Step 3: Make the Tenon Jig Adjustable
Cut two 3/8 x 2 inch holes on the router table at 2 inches from each end of the 12 x 6 x ¾ piece, starting ½ inch from the edge of the board. This groove should extend across the width of the fence. Glue and screw the 12 x 6 x ¾ perpendicular to the 12 x 12 x ¾ piece 1/8 inch higher that the fence height.
Step 4: Make It Durable and Ridgid
Cut the 4 x 4 x ¾ blocks diagonally to form supports for the 12 x 6 x ¾ perpendicular. Cut the 12 x 4 x ¾ inch plank so that it 1/8 inch greater than the fence height. Drill and screw the 2 @ 5/16-18 Hanger Bolts into this piece so they align with the longer slots cut in the 12 x 6 x ¾ perpendiculars. These need to be parallel to the face of the 12 x 4 x ¾ inch plank so use a drill press.

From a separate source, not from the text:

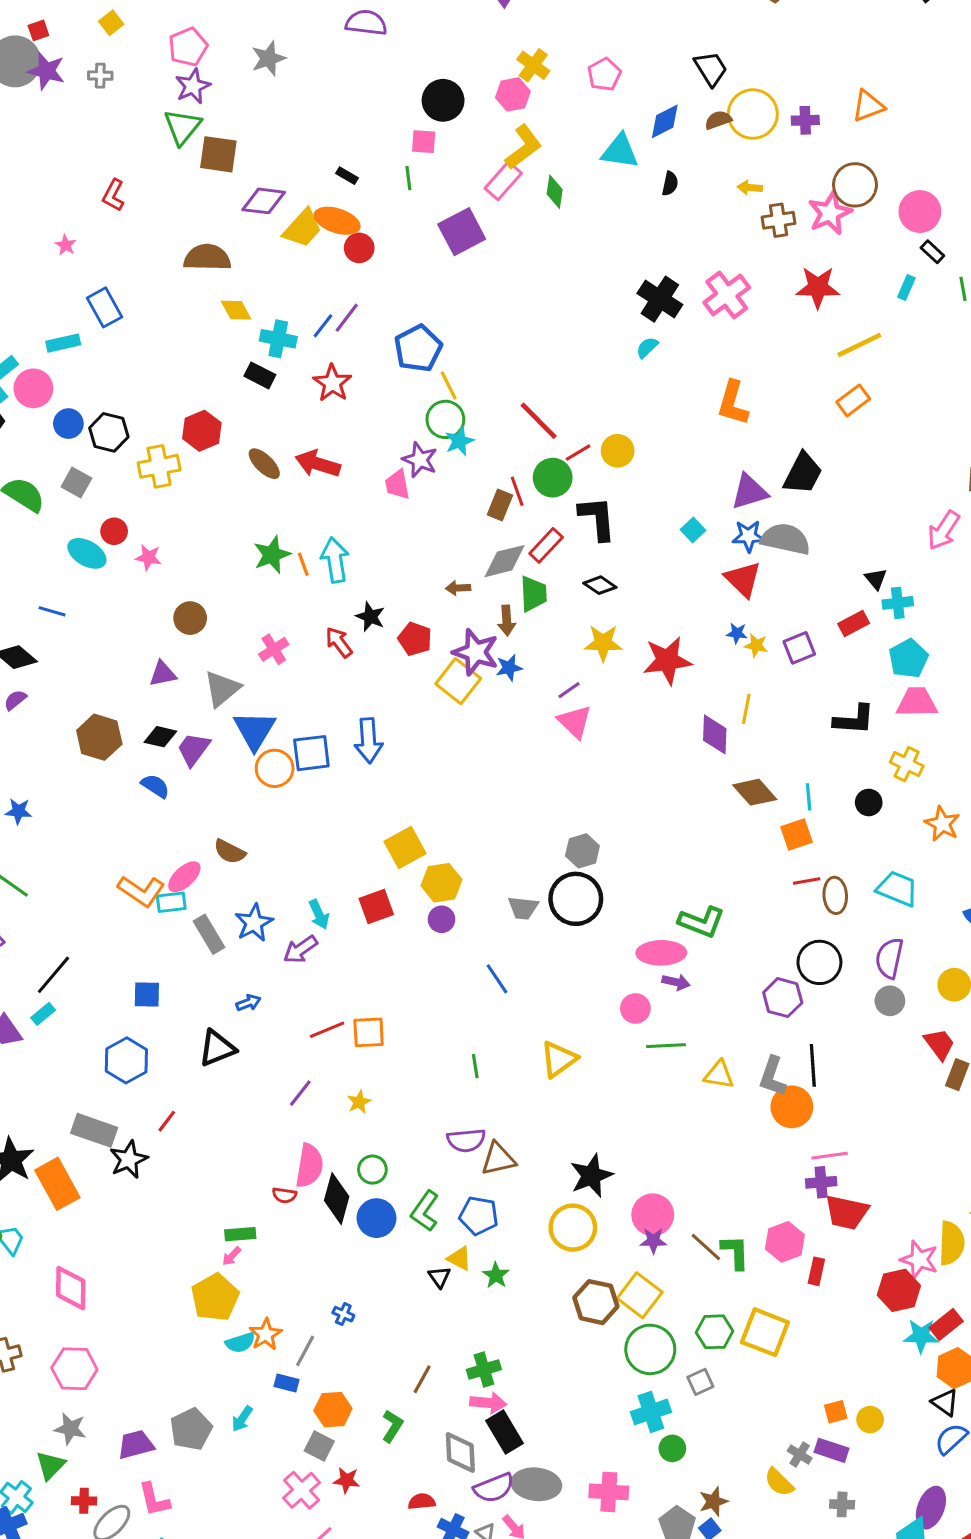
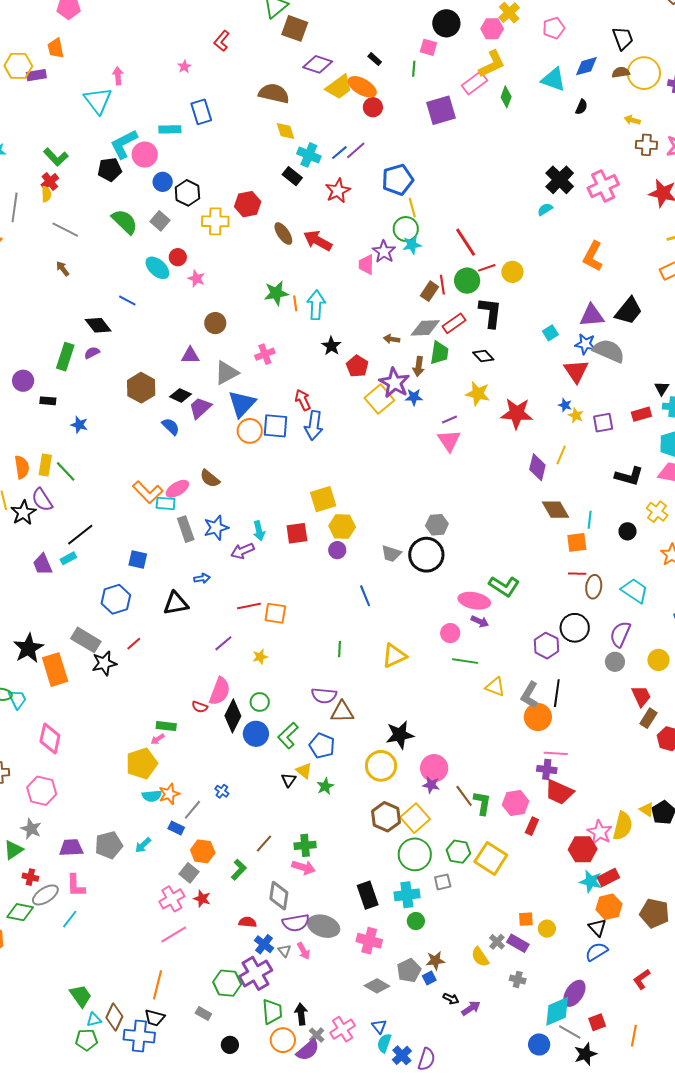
red arrow: (339, 642) -> (303, 400), moved
black rectangle: (504, 1432) -> (368, 895), moved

Step 5: Using the Tenon Jig
Fasten this section to the frame using the female Four-Arm 5/16 knobs. Place the jig over the fence and tighten the back so that the jig slides easily along the fence. Use some paraffin (candle wax) to help this along. Locate the 1 x 1 ½ x 12 inch strip of hardwood along the 12x12 face, perpendicular to the face of the table saw. Predrill, glue and screw in place making sure the screws are well above the maximum height the blade can be raised.